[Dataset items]

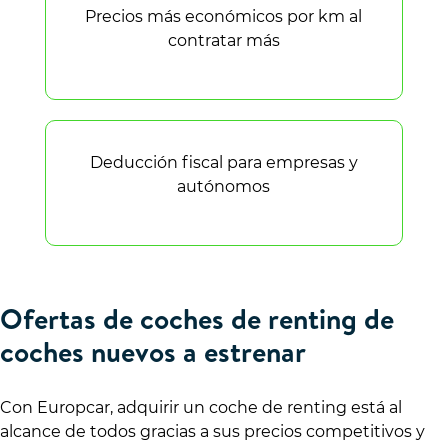
Precios más económicos por km al
contratar más
Deducción fiscal para empresas y
autónomos
Ofertas de coches de renting de
coches nuevos a estrenar
Con Europcar, adquirir un coche de renting está al
alcance de todos gracias a sus precios competitivos y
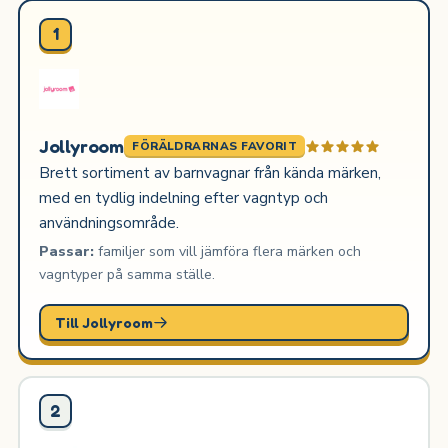
1
Jollyroom
FÖRÄLDRARNAS FAVORIT
Brett sortiment av barnvagnar från kända märken,
med en tydlig indelning efter vagntyp och
användningsområde.
Passar:
familjer som vill jämföra flera märken och
vagntyper på samma ställe.
Till Jollyroom
2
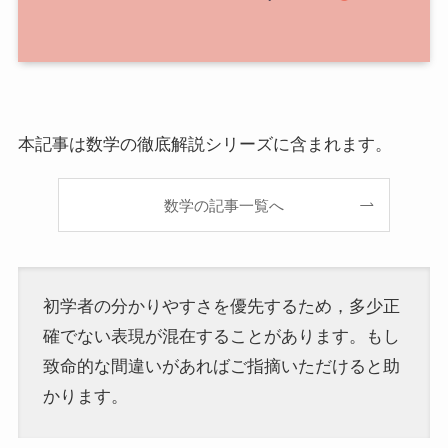
本記事は数学の徹底解説シリーズに含まれます。
数学の記事一覧へ
初学者の分かりやすさを優先するため，多少正
確でない表現が混在することがあります。もし
致命的な間違いがあればご指摘いただけると助
かります。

▶ [Task brief]: Each record should be written out again exactly, though without its pictures.

▶ [Solution to this exercise]:
Precios más económicos por km al
contratar más
Deducción fiscal para empresas y
autónomos
Ofertas de coches de renting de
coches nuevos a estrenar
Con Europcar, adquirir un coche de renting está al
alcance de todos gracias a sus precios competitivos y
1
Jollyroom
FÖRÄLDRARNAS FAVORIT
Brett sortiment av barnvagnar från kända märken,
med en tydlig indelning efter vagntyp och
användningsområde.
Passar:
familjer som vill jämföra flera märken och
vagntyper på samma ställe.
Till Jollyroom
2
本記事は数学の徹底解説シリーズに含まれます。
数学の記事一覧へ
初学者の分かりやすさを優先するため，多少正
確でない表現が混在することがあります。もし
致命的な間違いがあればご指摘いただけると助
かります。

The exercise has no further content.